The response should contain all of the records, copied exactly, and none of the images.
─── Excerpted data ───
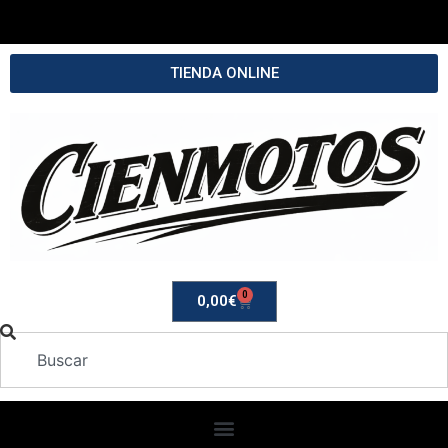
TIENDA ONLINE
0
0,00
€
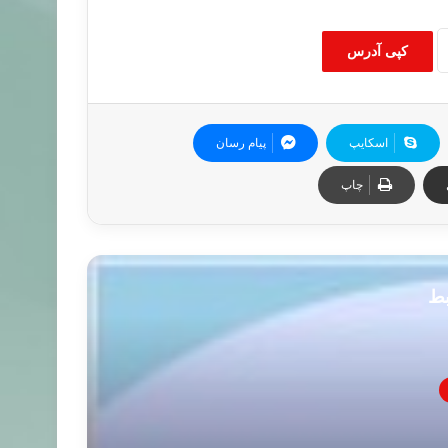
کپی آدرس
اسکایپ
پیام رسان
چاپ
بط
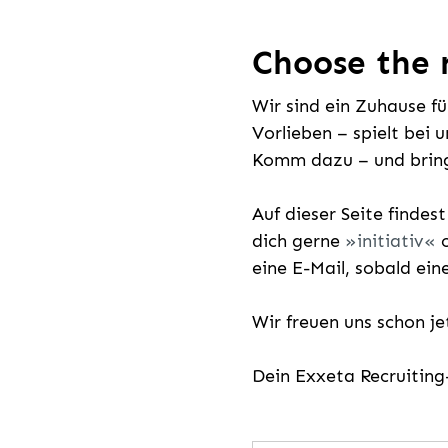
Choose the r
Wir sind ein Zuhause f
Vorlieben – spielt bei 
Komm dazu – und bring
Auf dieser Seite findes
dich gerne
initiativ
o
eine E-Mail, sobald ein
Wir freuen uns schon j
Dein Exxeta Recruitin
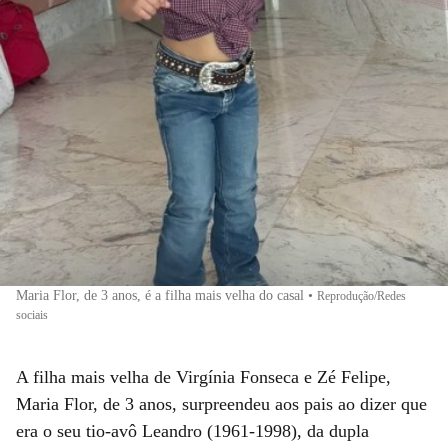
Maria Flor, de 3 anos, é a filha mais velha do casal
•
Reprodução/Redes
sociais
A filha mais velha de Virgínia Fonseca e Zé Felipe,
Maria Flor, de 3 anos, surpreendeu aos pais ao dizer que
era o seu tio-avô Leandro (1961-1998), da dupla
───
| Final answer |
TIENDA ONLINE
0
0,00
€
کپی آدرس
اسکایپ
پیام رسان
چاپ
بط
Choose the r
Wir sind ein Zuhause f
Vorlieben – spielt bei 
Komm dazu – und bring
Auf dieser Seite findes
dich gerne
initiativ
o
eine E-Mail, sobald ein
Wir freuen uns schon j
Dein Exxeta Recruitin
Maria Flor, de 3 anos, é a filha mais velha do casal
•
Reprodução/Redes
sociais
A filha mais velha de Virgínia Fonseca e Zé Felipe,
Maria Flor, de 3 anos, surpreendeu aos pais ao dizer que
era o seu tio-avô Leandro (1961-1998), da dupla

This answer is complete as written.